* DIRECTIONS: Below are entries; count the lines containing the string "Solar". The answer is that number alone.

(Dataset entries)
-*-

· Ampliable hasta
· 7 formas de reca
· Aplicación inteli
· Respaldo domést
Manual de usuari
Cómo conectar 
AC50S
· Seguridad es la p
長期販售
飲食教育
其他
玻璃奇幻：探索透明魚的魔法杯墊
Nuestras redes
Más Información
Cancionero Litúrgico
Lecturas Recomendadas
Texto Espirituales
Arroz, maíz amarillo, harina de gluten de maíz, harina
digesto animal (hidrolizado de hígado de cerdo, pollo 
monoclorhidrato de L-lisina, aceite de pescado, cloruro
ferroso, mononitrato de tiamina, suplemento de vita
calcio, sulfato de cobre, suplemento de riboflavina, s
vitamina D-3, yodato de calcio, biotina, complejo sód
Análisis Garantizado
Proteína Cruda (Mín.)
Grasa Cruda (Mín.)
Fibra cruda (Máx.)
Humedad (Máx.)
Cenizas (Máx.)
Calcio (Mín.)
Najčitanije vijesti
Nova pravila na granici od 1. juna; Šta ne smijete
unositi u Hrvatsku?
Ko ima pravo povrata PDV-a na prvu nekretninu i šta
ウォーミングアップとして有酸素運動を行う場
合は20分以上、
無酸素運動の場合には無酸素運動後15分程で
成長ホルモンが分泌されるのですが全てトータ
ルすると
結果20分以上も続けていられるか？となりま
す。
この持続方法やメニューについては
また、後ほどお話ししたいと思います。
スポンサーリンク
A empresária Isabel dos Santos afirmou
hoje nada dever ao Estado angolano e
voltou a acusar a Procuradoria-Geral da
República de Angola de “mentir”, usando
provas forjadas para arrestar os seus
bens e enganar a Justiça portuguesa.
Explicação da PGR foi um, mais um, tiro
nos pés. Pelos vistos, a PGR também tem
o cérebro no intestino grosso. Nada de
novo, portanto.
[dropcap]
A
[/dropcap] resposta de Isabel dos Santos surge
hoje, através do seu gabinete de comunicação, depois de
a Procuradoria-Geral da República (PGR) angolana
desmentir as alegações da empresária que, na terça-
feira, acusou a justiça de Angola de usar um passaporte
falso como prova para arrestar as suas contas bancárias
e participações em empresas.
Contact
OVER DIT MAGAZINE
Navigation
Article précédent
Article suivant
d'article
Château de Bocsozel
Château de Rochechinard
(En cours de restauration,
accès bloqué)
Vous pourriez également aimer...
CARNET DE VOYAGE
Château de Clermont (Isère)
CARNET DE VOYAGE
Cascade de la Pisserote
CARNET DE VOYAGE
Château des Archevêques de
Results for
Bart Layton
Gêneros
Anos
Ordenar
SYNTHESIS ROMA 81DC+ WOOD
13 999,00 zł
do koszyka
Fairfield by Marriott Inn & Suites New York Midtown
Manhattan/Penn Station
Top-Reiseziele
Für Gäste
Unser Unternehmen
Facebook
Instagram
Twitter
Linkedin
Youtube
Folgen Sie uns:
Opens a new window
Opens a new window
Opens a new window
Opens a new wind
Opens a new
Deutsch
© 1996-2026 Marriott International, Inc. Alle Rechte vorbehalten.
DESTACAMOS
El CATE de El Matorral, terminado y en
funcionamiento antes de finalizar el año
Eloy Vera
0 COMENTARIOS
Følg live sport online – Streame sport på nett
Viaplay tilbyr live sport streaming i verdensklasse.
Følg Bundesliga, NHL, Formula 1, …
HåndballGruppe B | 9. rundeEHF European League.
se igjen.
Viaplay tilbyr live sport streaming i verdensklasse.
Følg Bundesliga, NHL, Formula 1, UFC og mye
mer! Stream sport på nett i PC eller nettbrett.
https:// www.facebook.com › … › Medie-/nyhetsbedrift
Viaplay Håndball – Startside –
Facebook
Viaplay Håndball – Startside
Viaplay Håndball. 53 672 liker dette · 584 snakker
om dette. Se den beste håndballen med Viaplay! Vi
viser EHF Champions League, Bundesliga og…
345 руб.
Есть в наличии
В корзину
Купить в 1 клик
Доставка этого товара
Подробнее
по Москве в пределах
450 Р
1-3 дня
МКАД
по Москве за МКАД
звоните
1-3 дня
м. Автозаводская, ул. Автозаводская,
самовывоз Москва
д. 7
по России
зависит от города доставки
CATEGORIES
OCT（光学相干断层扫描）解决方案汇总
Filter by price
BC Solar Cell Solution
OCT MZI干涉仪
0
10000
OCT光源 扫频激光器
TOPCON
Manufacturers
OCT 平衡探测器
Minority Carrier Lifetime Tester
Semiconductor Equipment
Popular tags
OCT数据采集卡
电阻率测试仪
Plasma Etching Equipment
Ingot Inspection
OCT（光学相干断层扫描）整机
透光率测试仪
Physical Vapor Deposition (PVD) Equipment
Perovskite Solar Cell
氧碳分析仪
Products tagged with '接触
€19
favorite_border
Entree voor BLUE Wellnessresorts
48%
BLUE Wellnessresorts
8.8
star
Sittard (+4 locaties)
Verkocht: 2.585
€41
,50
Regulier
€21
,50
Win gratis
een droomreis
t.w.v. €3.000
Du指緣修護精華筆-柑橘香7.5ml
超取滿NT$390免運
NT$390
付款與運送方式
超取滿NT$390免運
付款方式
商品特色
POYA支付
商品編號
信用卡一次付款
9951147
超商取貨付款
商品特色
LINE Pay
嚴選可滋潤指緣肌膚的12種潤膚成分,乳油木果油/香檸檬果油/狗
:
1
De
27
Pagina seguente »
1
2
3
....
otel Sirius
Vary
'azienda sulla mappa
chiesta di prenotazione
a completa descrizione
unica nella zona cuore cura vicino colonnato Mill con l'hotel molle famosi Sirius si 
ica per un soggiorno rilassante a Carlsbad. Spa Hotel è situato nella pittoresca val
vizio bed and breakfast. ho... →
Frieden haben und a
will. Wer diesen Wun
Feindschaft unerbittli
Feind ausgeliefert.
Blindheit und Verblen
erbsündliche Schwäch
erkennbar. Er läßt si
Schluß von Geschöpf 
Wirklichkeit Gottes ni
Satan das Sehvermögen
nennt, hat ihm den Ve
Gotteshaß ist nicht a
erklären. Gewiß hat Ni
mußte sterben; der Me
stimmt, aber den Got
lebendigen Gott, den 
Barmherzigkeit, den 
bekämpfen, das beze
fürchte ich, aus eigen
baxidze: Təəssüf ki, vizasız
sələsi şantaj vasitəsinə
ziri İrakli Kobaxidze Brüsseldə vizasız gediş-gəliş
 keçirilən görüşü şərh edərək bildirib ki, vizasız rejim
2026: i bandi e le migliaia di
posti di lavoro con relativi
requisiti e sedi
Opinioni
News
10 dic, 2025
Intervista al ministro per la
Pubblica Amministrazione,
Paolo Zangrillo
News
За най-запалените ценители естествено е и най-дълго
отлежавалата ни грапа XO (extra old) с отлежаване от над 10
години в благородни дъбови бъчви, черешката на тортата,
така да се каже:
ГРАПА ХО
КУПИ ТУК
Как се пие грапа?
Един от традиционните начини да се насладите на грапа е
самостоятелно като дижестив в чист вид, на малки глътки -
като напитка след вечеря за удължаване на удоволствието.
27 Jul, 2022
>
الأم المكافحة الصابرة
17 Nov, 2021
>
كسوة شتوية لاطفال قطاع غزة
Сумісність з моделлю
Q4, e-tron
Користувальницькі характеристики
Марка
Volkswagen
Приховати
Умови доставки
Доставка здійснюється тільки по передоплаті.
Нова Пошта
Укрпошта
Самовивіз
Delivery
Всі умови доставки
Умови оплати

-*-

* ANSWER TO THE EXERCISE: 2